- _Assigned task_: Retype all entries exactly as they stand, excluding pictures.

[Data records]

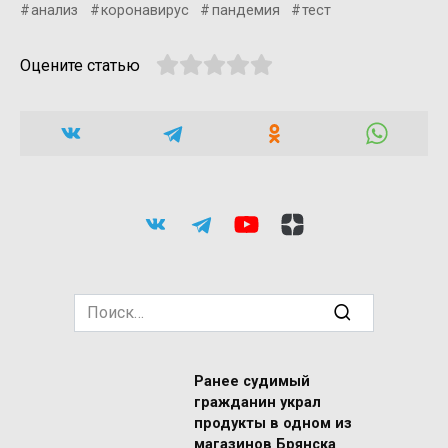
анализ
коронавирус
пандемия
тест
Оцените статью
Search
for:
Ранее судимый
гражданин украл
продукты в одном из
магазинов Брянска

[/Data records]

- _Response area_:
анализ
коронавирус
пандемия
тест
Оцените статью
Search
for:
Ранее судимый
гражданин украл
продукты в одном из
магазинов Брянска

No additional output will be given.